# Activity
Copy the lines below, beginning with the one that contains "Этапы получения протокола" and continuing through the final line, exactly as written and with no other lines.
BEGIN Records
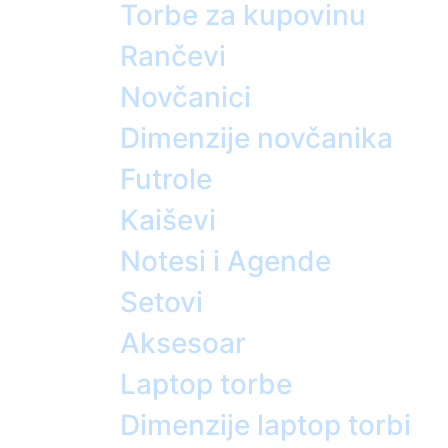
Torbe za kupovinu
Rančevi
Novčanici
Dimenzije novčanika
Futrole
Kaiševi
Notesi i Agende
Setovi
Aksesoar
Laptop torbe
Dimenzije laptop torbi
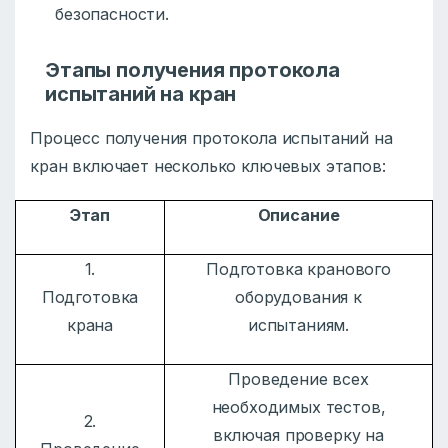
безопасности.
Этапы получения протокола
испытаний на кран
Процесс получения протокола испытаний на
кран включает несколько ключевых этапов:
Этап
Описание
1.
Подготовка кранового
Подготовка
оборудования к
крана
испытаниям.
Проведение всех
необходимых тестов,
2.
включая проверку на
END Records
# Answer space
Этапы получения протокола
испытаний на кран
Процесс получения протокола испытаний на
кран включает несколько ключевых этапов:
Этап
Описание
1.
Подготовка кранового
Подготовка
оборудования к
крана
испытаниям.
Проведение всех
необходимых тестов,
2.
включая проверку на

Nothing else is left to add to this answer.